O número de desempregados subiu de forma exponencial, o que reduziu as contribuições e aumentou os gastos da Segurança Social com subsídio de desemprego. A emigração levou milhões de euros em descontos para cofres públicos de outros destinos. Os novos empregos são estabelecidos com vínculos mais precários, como contratos a prazo e em part-time, que implicam salários mais baixos – e menos descontos. «A contratação a termo e a precariedade repercutiram-se no financiamento do sistema previdencial, que tem base contributiva», continua Glória Rebelo.
Ninguém tem dúvidas de que a Segurança Social precisa de reformas adicionais. Onde não há qualquer consenso é sobre o que deve ser feito. Num relatório recente sobre Portugal, o FMI foi transparente: o país deveria levar a cabo uma revisão do sistema de pensões e de qualquer opção implica rever a fórmula cálculo das reformas. Entre «adaptações incrementais das prestações» para conseguir poupanças de curto prazo, «reduções de benefícios para os futuros pensionistas» ou uma «reforma mais radical» nos direitos adquiridos, as diferentes opções do Fundo implicam uma mensagem clara: independentemente do figurino técnico, cortes adicionais são inevitáveis.
Luís Capucha, docente do ISCTE, contesta esta visão. «A redução dos montantes das pensões não apenas não resolve qualquer problema, como pode agravá-los. Criam desconfiança e fugas para o privado», justifica.

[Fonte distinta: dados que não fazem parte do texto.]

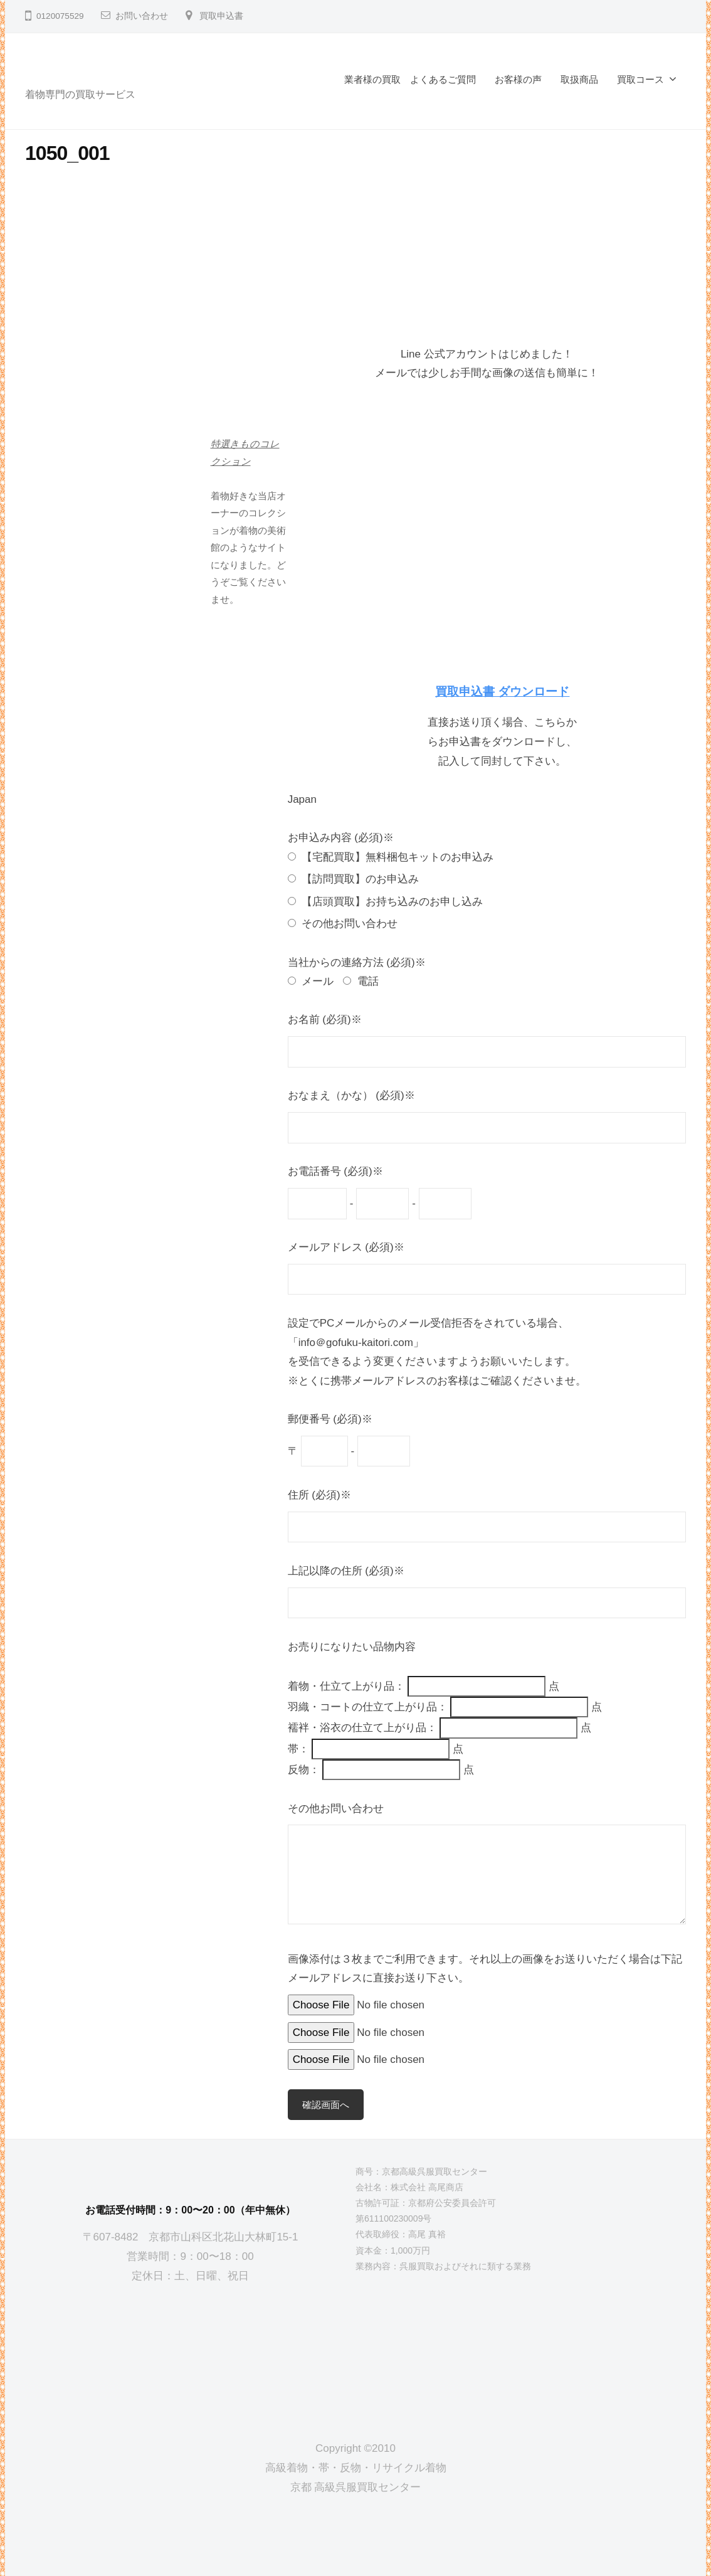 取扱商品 (579, 79)
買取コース (640, 79)
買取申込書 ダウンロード (502, 691)
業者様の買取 (372, 79)
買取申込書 (221, 16)
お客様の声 (518, 79)
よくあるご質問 (443, 79)
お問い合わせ (141, 16)
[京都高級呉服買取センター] (191, 2352)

O investigador de sociologia defende antes medidas que estimulem o crescimento económico e a criação de empregos. E admite novas fontes de receita para a Segurança Social que compensem parte do impacto com o envelhecimento – nomeadamente novos impostos sobre fortunas. Outra sugestão é aumentar a permanência dos trabalhadores mais velhos no mercado de trabalho, desincentivando as reformas antecipadas. «A longo prazo a prioridade deverá ser dada ao combate ao desemprego e ao prolongamento da actividade. Os trabalhadores mais experientes são um recurso económico e social, e não um peso sobre a economia», realça.
Glória Rebelo sublinha também a necessidade de «agir a montante» do valor das pensões e combater o desemprego de longo prazo. E, para contrariar o baixo nível de fecundidade das mulheres em Portugal, defende «soluções no plano laboral de conciliação entre a vida familiar e profissional».